WORK ORDER ▸ Please return the lines of the data that contain "Shores".
Start of EXERCISE DATA
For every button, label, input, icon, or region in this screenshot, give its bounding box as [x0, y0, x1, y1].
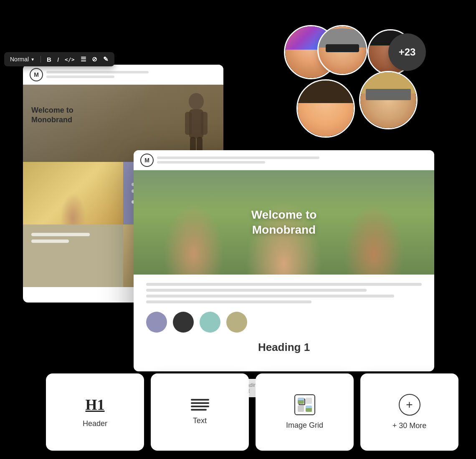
editor-header: M — [23, 65, 223, 85]
highlight-button[interactable]: ✎ — [103, 55, 109, 63]
svg-point-0 — [189, 93, 204, 110]
img-grid-cell — [298, 398, 304, 404]
avatar-group: +23 — [284, 25, 426, 171]
h1-icon: H1 — [85, 396, 104, 414]
swatch-teal[interactable] — [200, 312, 220, 333]
main-content: Heading 1 — [134, 275, 434, 362]
plus-circle-icon: + — [399, 394, 420, 416]
avatar — [359, 71, 418, 129]
text-card[interactable]: Text — [151, 373, 249, 451]
bold-button[interactable]: B — [47, 56, 51, 63]
italic-button[interactable]: I — [57, 56, 59, 63]
code-button[interactable]: </> — [65, 56, 74, 63]
grid-cell-field — [23, 162, 123, 224]
normal-label: Normal — [10, 56, 29, 63]
swatch-dark[interactable] — [173, 312, 194, 333]
svg-rect-2 — [185, 112, 192, 135]
text-align-icon — [191, 399, 209, 411]
ta-line — [191, 399, 209, 401]
editor-logo: M — [30, 68, 43, 81]
img-grid-inner — [298, 398, 312, 412]
ta-line — [191, 409, 207, 411]
card-text-line — [31, 240, 69, 243]
ta-line — [191, 402, 209, 404]
main-hero-image: Welcome toMonobrand — [134, 170, 434, 275]
content-line — [146, 300, 311, 303]
header-line — [46, 71, 149, 73]
heading-1-text: Heading 1 — [146, 341, 422, 354]
chevron-down-icon: ▼ — [30, 57, 35, 62]
bottom-cards: H1 Header Text Image Gri — [46, 373, 476, 451]
card-text-line — [31, 233, 90, 236]
avatar — [296, 79, 355, 138]
image-grid-card[interactable]: Image Grid — [256, 373, 354, 451]
image-grid-card-label: Image Grid — [286, 421, 323, 430]
swatch-purple[interactable] — [146, 312, 167, 333]
swatch-tan[interactable] — [226, 312, 247, 333]
main-logo: M — [140, 154, 154, 167]
toolbar-normal-select[interactable]: Normal ▼ — [10, 56, 35, 63]
toolbar-divider — [41, 56, 41, 63]
text-card-label: Text — [193, 416, 207, 425]
content-lines — [146, 283, 422, 303]
header-card[interactable]: H1 Header — [46, 373, 144, 451]
main-hero-text: Welcome toMonobrand — [251, 207, 317, 238]
content-line — [146, 295, 394, 298]
header-line — [46, 76, 114, 78]
image-grid-icon — [294, 394, 315, 415]
more-card[interactable]: + + 30 More — [360, 373, 458, 451]
header-card-label: Header — [83, 419, 107, 428]
scene: M Welcome toMonobrand — [0, 0, 476, 459]
img-grid-cell — [306, 406, 312, 412]
img-grid-cell — [306, 398, 312, 404]
editor-hero-text: Welcome toMonobrand — [31, 106, 73, 125]
content-line — [146, 289, 367, 292]
editor-toolbar: Normal ▼ B I </> ☰ ⊘ ✎ — [4, 52, 114, 66]
more-card-label: + 30 More — [392, 421, 427, 430]
color-swatches — [146, 312, 422, 333]
svg-rect-3 — [201, 112, 208, 135]
img-grid-cell — [298, 406, 304, 412]
main-window: M Welcome toMonobrand Heading — [134, 150, 434, 371]
editor-header-lines — [46, 71, 217, 78]
ta-line — [191, 406, 209, 407]
link-button[interactable]: ⊘ — [92, 55, 97, 63]
field-woman-photo — [23, 162, 123, 224]
grid-cell-tan — [23, 224, 123, 287]
avatar — [317, 25, 367, 75]
avatar-count-badge: +23 — [388, 33, 426, 71]
content-line — [146, 283, 422, 286]
header-line — [157, 161, 265, 164]
list-button[interactable]: ☰ — [81, 55, 86, 63]
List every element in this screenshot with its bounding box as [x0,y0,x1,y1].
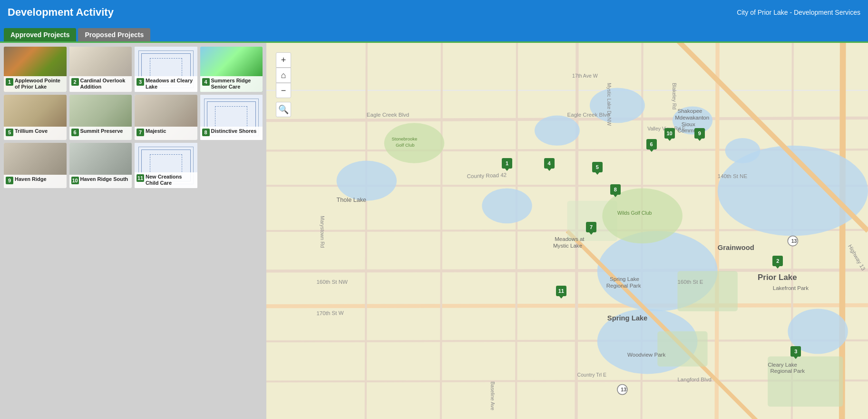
tab-approved[interactable]: Approved Projects [4,28,76,41]
svg-line-7 [266,305,868,306]
svg-text:160th St NW: 160th St NW [316,279,348,285]
svg-rect-31 [657,331,707,367]
project-sidebar: 1Applewood Pointe of Prior Lake2Cardinal… [0,43,266,419]
project-card-11[interactable]: 11New Creations Child Care [135,143,197,188]
svg-text:Eagle Creek Blvd: Eagle Creek Blvd [567,112,610,118]
project-card-8[interactable]: 8Distinctive Shores [200,95,263,140]
map-pin-6[interactable]: 6 [646,139,657,150]
project-card-3[interactable]: 3Meadows at Cleary Lake [135,47,197,92]
project-name-7: Majestic [146,128,166,134]
project-name-4: Summers Ridge Senior Care [211,78,261,90]
svg-text:160th St E: 160th St E [677,279,703,285]
header: Development Activity City of Prior Lake … [0,0,868,25]
svg-text:13: 13 [791,238,797,244]
svg-text:Langford Blvd: Langford Blvd [677,377,711,382]
svg-point-26 [482,188,532,223]
svg-text:17th Ave W: 17th Ave W [572,73,598,79]
map-background: County Road 42 Eagle Creek Blvd Eagle Cr… [266,43,868,419]
svg-text:Spring Lake: Spring Lake [607,314,647,322]
map-controls: + ⌂ − 🔍 [276,52,291,117]
map-pin-1[interactable]: 1 [502,158,512,169]
svg-point-25 [725,138,761,163]
project-number-5: 5 [6,129,13,136]
project-name-9: Haven Ridge [15,176,47,182]
project-number-9: 9 [6,177,13,184]
svg-text:Mystic Lake: Mystic Lake [553,243,582,249]
svg-line-10 [366,43,367,419]
svg-text:Meadows at: Meadows at [555,236,585,242]
svg-text:Country Trl E: Country Trl E [577,372,606,378]
zoom-in-button[interactable]: + [276,52,291,68]
map-pin-9[interactable]: 9 [694,128,705,139]
project-name-11: New Creations Child Care [146,174,195,186]
svg-text:Eagle Creek Blvd: Eagle Creek Blvd [367,112,409,118]
svg-text:Mystic Lake Dr NW: Mystic Lake Dr NW [606,83,612,126]
svg-text:Regional Park: Regional Park [770,368,805,374]
svg-text:140th St NE: 140th St NE [718,173,748,179]
project-number-10: 10 [71,177,79,184]
content-area: 1Applewood Pointe of Prior Lake2Cardinal… [0,43,868,419]
project-card-1[interactable]: 1Applewood Pointe of Prior Lake [4,47,67,92]
project-number-8: 8 [202,129,210,136]
project-grid: 1Applewood Pointe of Prior Lake2Cardinal… [4,47,263,188]
project-name-5: Trillium Cove [15,128,48,134]
home-button[interactable]: ⌂ [276,68,291,83]
search-button[interactable]: 🔍 [276,102,291,117]
svg-point-23 [590,88,645,123]
svg-line-12 [516,43,517,419]
project-number-7: 7 [137,129,144,136]
svg-line-8 [266,340,868,341]
map-pin-11[interactable]: 11 [556,286,566,296]
project-number-2: 2 [71,78,79,86]
project-card-9[interactable]: 9Haven Ridge [4,143,67,188]
svg-text:Baseline Ave: Baseline Ave [490,381,496,410]
map-pin-2[interactable]: 2 [772,256,783,266]
svg-point-21 [337,160,397,200]
project-card-7[interactable]: 7Majestic [135,95,197,140]
svg-text:Blakeley Rd: Blakeley Rd [672,83,677,110]
svg-text:Marystown Rd: Marystown Rd [320,216,325,248]
project-name-2: Cardinal Overlook Addition [80,78,130,90]
project-number-11: 11 [137,174,144,182]
svg-line-11 [441,43,442,419]
svg-line-15 [717,43,718,419]
tab-proposed[interactable]: Proposed Projects [78,28,150,41]
project-number-1: 1 [6,78,13,86]
project-card-6[interactable]: 6Summit Preserve [69,95,132,140]
svg-text:Cleary Lake: Cleary Lake [768,362,797,368]
map-pin-3[interactable]: 3 [790,346,801,357]
map-pin-7[interactable]: 7 [586,222,596,232]
project-name-10: Haven Ridge South [80,176,128,182]
svg-text:170th St W: 170th St W [316,310,344,316]
svg-text:Shakopee: Shakopee [677,108,702,114]
project-card-4[interactable]: 4Summers Ridge Senior Care [200,47,263,92]
zoom-out-button[interactable]: − [276,83,291,98]
map-container: County Road 42 Eagle Creek Blvd Eagle Cr… [266,43,868,419]
project-card-5[interactable]: 5Trillium Cove [4,95,67,140]
svg-text:Regional Park: Regional Park [606,283,641,289]
svg-text:Wilds Golf Club: Wilds Golf Club [617,210,652,216]
svg-text:13: 13 [621,387,626,392]
svg-text:Spring Lake: Spring Lake [610,276,639,282]
svg-text:Grainwood: Grainwood [718,244,754,251]
project-name-8: Distinctive Shores [211,128,257,134]
app-title: Development Activity [8,6,114,19]
svg-rect-30 [677,271,738,311]
map-pin-4[interactable]: 4 [544,158,555,169]
project-card-10[interactable]: 10Haven Ridge South [69,143,132,188]
map-pin-8[interactable]: 8 [610,184,621,195]
project-name-1: Applewood Pointe of Prior Lake [15,78,65,90]
project-name-6: Summit Preserve [80,128,123,134]
svg-text:Prior Lake: Prior Lake [758,273,797,282]
svg-text:Stonebrooke: Stonebrooke [392,136,418,141]
project-number-3: 3 [137,78,144,86]
app-subtitle: City of Prior Lake - Development Service… [737,9,860,16]
project-card-2[interactable]: 2Cardinal Overlook Addition [69,47,132,92]
svg-text:Golf Club: Golf Club [396,142,414,148]
map-pin-10[interactable]: 10 [664,128,675,139]
app-container: Development Activity City of Prior Lake … [0,0,868,419]
svg-text:Thole Lake: Thole Lake [337,197,367,203]
svg-text:Woodview Park: Woodview Park [627,352,665,358]
svg-text:Mdewakanton: Mdewakanton [675,115,709,120]
map-pin-5[interactable]: 5 [592,162,603,172]
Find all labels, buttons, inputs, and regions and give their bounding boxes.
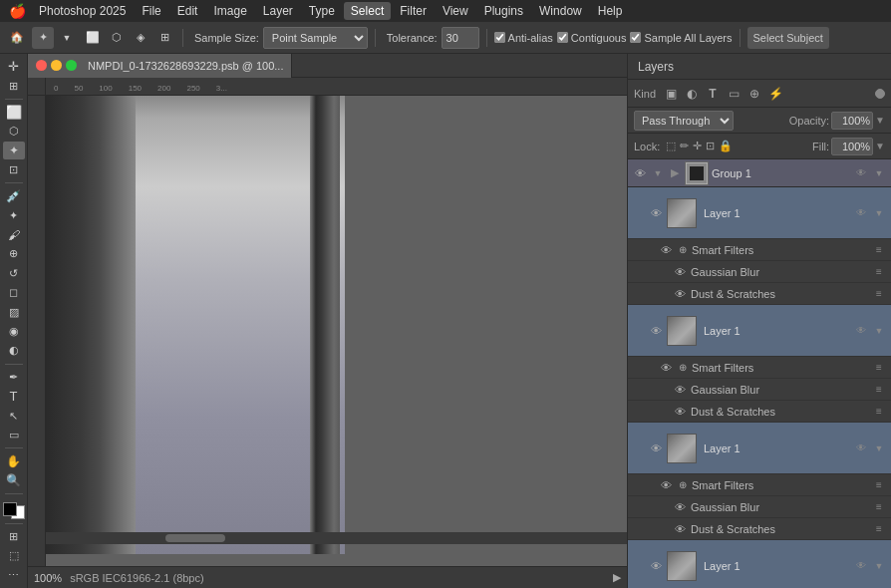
zoom-tool[interactable]: 🔍 <box>3 471 25 488</box>
layer4-chevron-btn[interactable]: ▼ <box>871 558 887 574</box>
layer2-eye-btn[interactable]: 👁 <box>853 323 869 339</box>
fill-dropdown[interactable]: ▼ <box>875 141 885 151</box>
canvas-image[interactable] <box>46 96 345 554</box>
eyedropper-tool[interactable]: 💉 <box>3 187 25 204</box>
screen-mode[interactable]: ⬚ <box>3 547 25 564</box>
select-more[interactable]: ⊞ <box>153 27 175 49</box>
path-select[interactable]: ↖ <box>3 407 25 424</box>
brush-tool[interactable]: 🖌 <box>3 226 25 243</box>
status-more-btn[interactable]: ▶ <box>613 571 621 584</box>
canvas-tab[interactable]: NMPDI_0-1732628693229.psb @ 100... <box>28 54 292 78</box>
clone-tool[interactable]: ⊕ <box>3 245 25 262</box>
blur-tool[interactable]: ◉ <box>3 323 25 340</box>
dodge-tool[interactable]: ◐ <box>3 342 25 359</box>
layer3-chevron-btn[interactable]: ▼ <box>871 441 887 456</box>
opacity-input[interactable] <box>831 112 873 130</box>
extra-tools[interactable]: ⋯ <box>3 567 25 584</box>
contiguous-checkbox[interactable] <box>557 32 568 43</box>
filter-adjust-btn[interactable]: ◐ <box>683 85 701 103</box>
layer-group-row[interactable]: 👁 ▼ ▶ Group 1 👁 ▼ <box>628 159 891 187</box>
blend-mode-select[interactable]: Pass Through <box>634 111 734 131</box>
group-folder-chevron[interactable]: ▶ <box>668 166 682 180</box>
maximize-button[interactable] <box>66 60 77 71</box>
minimize-button[interactable] <box>51 60 62 71</box>
opacity-dropdown[interactable]: ▼ <box>875 115 885 126</box>
filter-smart-btn[interactable]: ⊕ <box>745 85 763 103</box>
layer1-eye-btn[interactable]: 👁 <box>853 205 869 221</box>
gradient-tool[interactable]: ▨ <box>3 303 25 320</box>
sample-all-checkbox[interactable] <box>630 32 641 43</box>
layer3-sf-eye[interactable]: 👁 <box>658 477 674 493</box>
menu-help[interactable]: Help <box>591 2 630 20</box>
menu-photoshop[interactable]: Photoshop 2025 <box>32 2 133 20</box>
layer2-sf-options[interactable]: ≡ <box>871 360 887 376</box>
lock-pixels-btn[interactable]: ✏ <box>680 140 689 152</box>
hand-tool[interactable]: ✋ <box>3 452 25 469</box>
layer2-sf-eye[interactable]: 👁 <box>658 360 674 376</box>
lock-artboard-btn[interactable]: ⊡ <box>706 140 715 152</box>
menu-image[interactable]: Image <box>206 2 253 20</box>
menu-plugins[interactable]: Plugins <box>477 2 530 20</box>
menu-view[interactable]: View <box>436 2 475 20</box>
group-options-btn[interactable]: 👁 <box>853 165 869 181</box>
layer3-gaussian-options[interactable]: ≡ <box>871 499 887 515</box>
magic-wand-variant[interactable]: ◈ <box>130 27 151 49</box>
layer2-gaussian-options[interactable]: ≡ <box>871 382 887 398</box>
shape-tool[interactable]: ▭ <box>3 427 25 443</box>
layer-row-4[interactable]: 👁 Layer 1 👁 ▼ <box>628 540 891 588</box>
layer2-visibility-eye[interactable]: 👁 <box>648 323 664 339</box>
filter-toggle[interactable] <box>875 89 885 99</box>
layer3-sf-options[interactable]: ≡ <box>871 477 887 493</box>
layer1-dust-options[interactable]: ≡ <box>871 286 887 302</box>
lock-transparent-btn[interactable]: ⬚ <box>666 140 676 152</box>
layer2-dust-eye[interactable]: 👁 <box>672 404 688 420</box>
hscroll-thumb[interactable] <box>165 534 225 542</box>
layer1-visibility-eye[interactable]: 👁 <box>648 205 664 221</box>
healing-tool[interactable]: ✦ <box>3 206 25 223</box>
layer3-visibility-eye[interactable]: 👁 <box>648 441 664 456</box>
marquee-tool[interactable]: ⬜ <box>3 104 25 121</box>
eraser-tool[interactable]: ◻ <box>3 284 25 301</box>
anti-alias-checkbox[interactable] <box>494 32 505 43</box>
pen-tool[interactable]: ✒ <box>3 368 25 385</box>
sample-size-select[interactable]: Point Sample <box>263 27 368 49</box>
menu-select[interactable]: Select <box>344 2 391 20</box>
menu-edit[interactable]: Edit <box>170 2 205 20</box>
foreground-color-swatch[interactable] <box>3 502 17 516</box>
filter-pixel-btn[interactable]: ▣ <box>662 85 680 103</box>
layer1-dust-eye[interactable]: 👁 <box>672 286 688 302</box>
tolerance-input[interactable] <box>442 27 479 49</box>
crop-tool[interactable]: ⊡ <box>3 161 25 178</box>
layer2-dust-options[interactable]: ≡ <box>871 404 887 420</box>
filter-text-btn[interactable]: T <box>704 85 722 103</box>
text-tool[interactable]: T <box>3 388 25 405</box>
filter-shape-btn[interactable]: ▭ <box>725 85 742 103</box>
layer2-chevron-btn[interactable]: ▼ <box>871 323 887 339</box>
menu-window[interactable]: Window <box>532 2 589 20</box>
apple-menu[interactable]: 🍎 <box>8 0 26 22</box>
tool-dropdown[interactable]: ▼ <box>56 27 78 49</box>
group-expand-chevron[interactable]: ▼ <box>651 166 665 180</box>
layer3-dust-options[interactable]: ≡ <box>871 521 887 537</box>
color-swatches[interactable] <box>3 502 25 519</box>
artboard-tool[interactable]: ⊞ <box>3 77 25 94</box>
layer-row-1[interactable]: 👁 Layer 1 👁 ▼ <box>628 187 891 239</box>
layer-row-2[interactable]: 👁 Layer 1 👁 ▼ <box>628 305 891 357</box>
magic-wand-tool-left[interactable]: ✦ <box>3 142 25 158</box>
layer2-gaussian-eye[interactable]: 👁 <box>672 382 688 398</box>
layer3-eye-btn[interactable]: 👁 <box>853 441 869 456</box>
layer1-sf-eye[interactable]: 👁 <box>658 242 674 258</box>
home-button[interactable]: 🏠 <box>6 27 28 49</box>
layer-row-3[interactable]: 👁 Layer 1 👁 ▼ <box>628 423 891 474</box>
select-subject-btn[interactable]: Select Subject <box>747 27 829 49</box>
move-tool[interactable]: ✛ <box>3 58 25 75</box>
lasso-tool-left[interactable]: ⬡ <box>3 123 25 140</box>
magic-wand-tool[interactable]: ✦ <box>32 27 54 49</box>
rect-select-tool[interactable]: ⬜ <box>82 27 104 49</box>
close-button[interactable] <box>36 60 47 71</box>
layer1-sf-options[interactable]: ≡ <box>871 242 887 258</box>
canvas-hscroll[interactable] <box>46 532 627 544</box>
layer1-gaussian-options[interactable]: ≡ <box>871 264 887 280</box>
lasso-tool[interactable]: ⬡ <box>106 27 128 49</box>
layer4-eye-btn[interactable]: 👁 <box>853 558 869 574</box>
End of EXERCISE DATA
RESPONSE TO THIS EXERCISE ▸
project-card-8[interactable]: 8Distinctive Shores [200,95,263,140]
project-name-8: Distinctive Shores [211,128,257,134]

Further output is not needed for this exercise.